An island is surrounded by water and is formed by connecting adjacent lands horizontally or vertically. You may assume all four edges of the grid are all surrounded by water.

Example 1:

Input: grid = [
  ["1","1","1","1","0"],
  ["1","1","0","1","0"],
  ["1","1","0","0","0"],
  ["0","0","0","0","0"]
]
Output: 1

Example 2:

Input: grid = [
  ["1","1","0","0","0"],
  ["1","1","0","0","0"],
  ["0","0","1","0","0"],
  ["0","0","0","1","1"]
]
Output: 3

Constraints:

  • m == grid.length
  • n == grid[i].length
  • 1 <= m, n <= 300
  • grid[i][j] is '0' or '1'.

Solution

The key insight is to iterate through each cell, and when we find unvisited land (‘1’), we perform DFS to mark all connected land cells, then increment our island count.

Implementation

class Solution:
    def numIslands(self, grid: List[List[str]]) -> int:
        if not grid:
            return 0

        m, n = len(grid), len(grid[0])
        count = 0

        def dfs(r, c):
            # Check bounds and if it's water or visited
            if (r < 0 or r >= m or c < 0 or c >= n or
                grid[r][c] == '0'):
                return

            # Mark as visited
            grid[r][c] = '0'

            # Visit all 4 directions
            dfs(r + 1, c)
            dfs(r - 1, c)
            dfs(r, c + 1)
            dfs(r, c - 1)

        for i in range(m):
            for j in range(n):
                if grid[i][j] == '1':
                    dfs(i, j)
                    count += 1

        return count
from collections import deque

class Solution:
    def numIslands(self, grid: List[List[str]]) -> int:
        if not grid:
            return 0

        m, n = len(grid), len(grid[0])
        count = 0

        def bfs(r, c):
            queue = deque([(r, c)])
            grid[r][c] = '0'

            while queue:
                row, col = queue.popleft()
                directions = [(1, 0), (-1, 0), (0, 1), (0, -1)]

                for dr, dc in directions:
                    nr, nc = row + dr, col + dc
                    if (0 <= nr < m and 0 <= nc < n and
                        grid[nr][nc] == '1'):
                        grid[nr][nc] = '0'
                        queue.append((nr, nc))

        for i in range(m):
            for j in range(n):
                if grid[i][j] == '1':
                    bfs(i, j)
                    count += 1

        return count

Complexity Analysis

DFS Approach:

  • Time Complexity: O(m * n), where m and n are grid dimensions.

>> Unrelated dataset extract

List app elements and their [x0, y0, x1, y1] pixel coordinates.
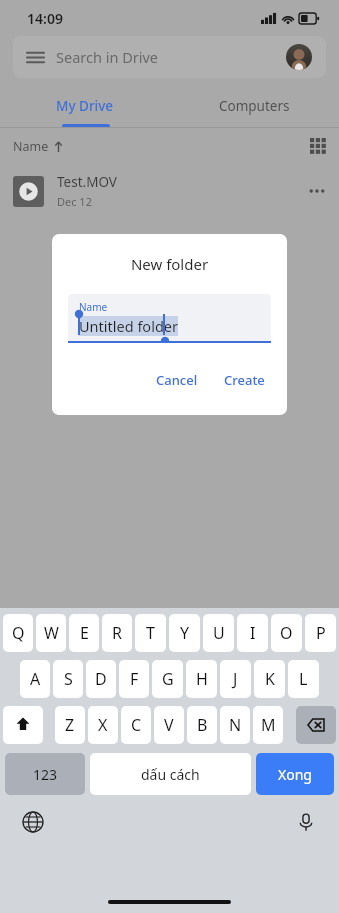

We visit each cell once.
  • Space Complexity: O(m * n) in worst case for recursion stack (if entire grid is land).

BFS Approach:

  • Time Complexity: O(m * n), same as DFS.
  • Space Complexity: O(min(m, n)) for the queue in worst case.

Key Insights

  1. Connected Components: This is a classic connected components problem - counting distinct groups of connected cells.

  2. Marking Visited: We can modify the grid in-place to mark visited cells (changing ‘1’ to ‘0’), avoiding the need for a separate visited set.

  3. DFS vs BFS: Both approaches work equally well. DFS is slightly simpler to code, BFS uses less space in worst case.

  4. Island Discovery: Each time we find an unvisited ‘1’, we’ve discovered a new island. The DFS/BFS marks all cells in that island.

  5. Four Directions: Islands are formed by horizontal or vertical connections only (not diagonal).